Drill 3 small holes in each, smaller than the screws you are about to be using
Add a line of glue
Step 2
Cut some sheets of plywood to fit – I lined it up with a brood frame to check the height and the box for the width. Don’t forget the top bar adds a little height (like I did before cutting)
I used 12mm which is a bit overkill, but was what I had to hand – 9mm is probably best, with rigidity and ability to drill into from above. 3mm will glue on / nail on, but in previous experiments has been very flimsy / prone to damage and warping in practice. more than 12mm will protrude and may not sit flat with the weight. I used marine ply, which will probably last better in the humidity of a beehive .
I cut it with a mini circular saw, which left me with a bit of a messy edge, a rasp soon sorted this out.
Step 3
Attach the top bar to the ply wood, using the glue and holding it tightly in place while screwing in. When not pre-drilling the holes in the top bar it easily splits (from experience)
Very informative 😉 What do you suggest if the space is smaller than a top bar width, which I tend to find quite often
A standard box will fit 12 frames assuming the frames edges are clean; so 11 and a dummy board.
If you can’t fit in a top bar, which does not have the spacers on it (Hoffman or otherwise) then you probably have quite a lot of gunk on the spacers on the frames. Scrape them down in your spring clean, and during the year make sure you push them up tightly together after each inspection. You can lever with the hive tool and the box edge to add pressure. If they are packed tight then less propolis/wax will build up on the edges.

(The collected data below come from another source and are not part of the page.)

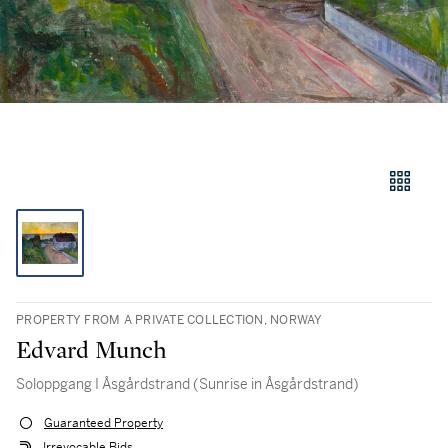
PROPERTY FROM A PRIVATE COLLECTION, NORWAY
Edvard Munch
Soloppgang I Åsgårdstrand (Sunrise in Åsgårdstrand)
Guaranteed Property
Irrevocable Bids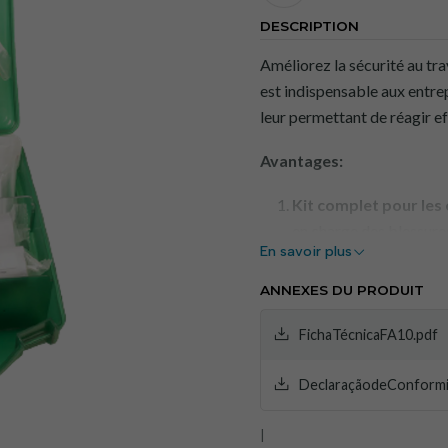
DESCRIPTION
Améliorez la sécurité au tra
est indispensable aux entrep
leur permettant de réagir e
Avantages:
Kit complet pour les 
en charge des blessure
En savoir plus
Conception pratique 
facile aux objets.
ANNEXES DU PRODUIT
Instructions incluses 
d'urgence.
FichaTécnicaFA10.pdf
Haute qualité :
Des pr
DeclaraçãodeConform
efficacité dans le doma
Utilisation polyvalent
|
le lieu de travail.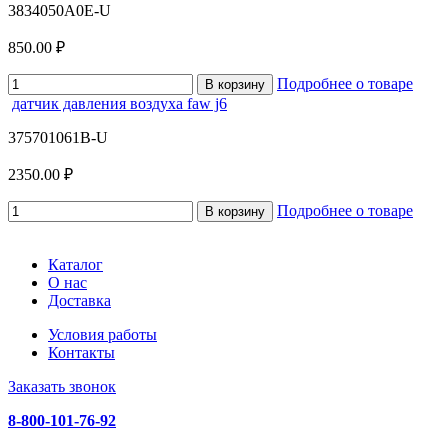
3834050A0E-U
850.00 ₽
Подробнее о товаре
В корзину
датчик давления воздуха faw j6
375701061B-U
2350.00 ₽
Подробнее о товаре
В корзину
Каталог
О нас
Доставка
Условия работы
Контакты
Заказать звонок
8-800-101-76-92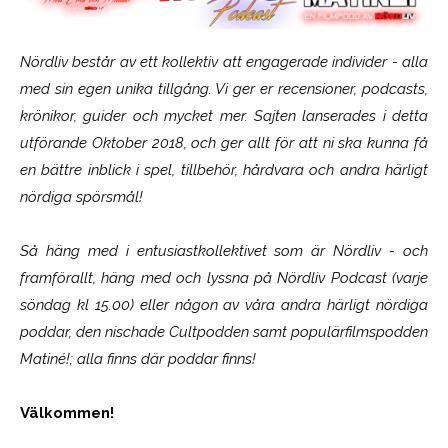
Nördliv består av ett kollektiv att engagerade individer - alla
med sin egen unika tillgång. Vi ger er recensioner, podcasts,
krönikor, guider och mycket mer. Sajten lanserades i detta
utförande Oktober 2018, och ger allt för att ni ska kunna få
en bättre inblick i spel, tillbehör, hårdvara och andra härligt
nördiga spörsmål!
Så häng med i entusiastkollektivet som är
Nördliv
- och
framförallt, häng med och lyssna på Nördliv Podcast (varje
söndag kl 15.00) eller någon av våra andra härligt nördiga
poddar, den nischade Cultpodden samt populärfilmspodden
Matiné!; alla finns där poddar finns!
Välkommen!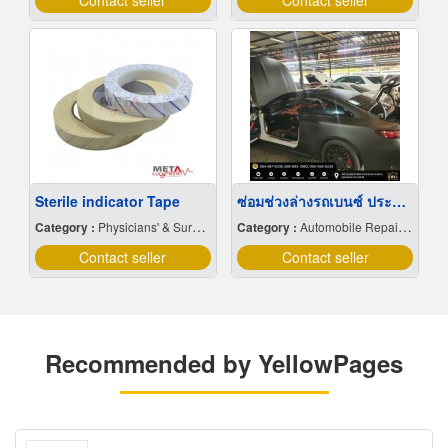
Contact seller
Contact seller
Sterile indicator Tape
ซ่อมช่วงล่างรถเบนซ์ ประชาอุทิศ
Category :
Physicians' & Surgeons' Equipment & Supplies
Category :
Automobile Repairing & Service
Contact seller
Contact seller
Recommended by YellowPages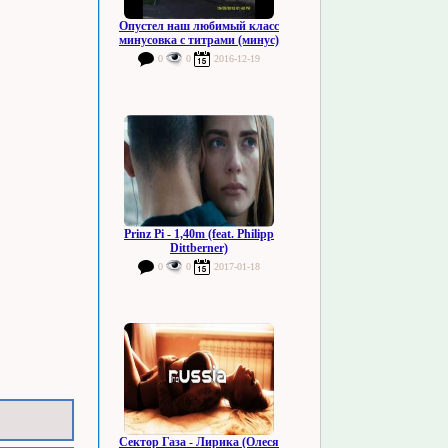
Опустел наш любимый класс
минусовка с титрами (минус)
0
0
2016-12-19
Prinz Pi - 1,40m (feat. Philipp
Dittberner)
0
0
2017-01-18
Сектор Газа - Лирика (Олеся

Although a slim dummy-frame is useful when working with 11-frame National hives, dummy-frames in general more usually have a width of around 25mm, so that with a beespace on either side they will then occupy around 35-38mm – the space taken by a brood frame.
If it’s of interest, methods I’ve been employing for some years now to make both foundationless-brood and dummy-frames are documented at: http://heretics-guide.atwebpages.com/index.html in the section “Turning Firewood into Frames”.
That’s a very intriguing site you have there, can’t wait to find out about the thermal dividers next. As to the dummy frames, yes its good to have a bee space on the side nearest the bees, but I like a thinner option than a full frame, because it gives you space to move it away from the bees before lifting it out, so you don’t start you inspection by rolling the bees and upsetting them.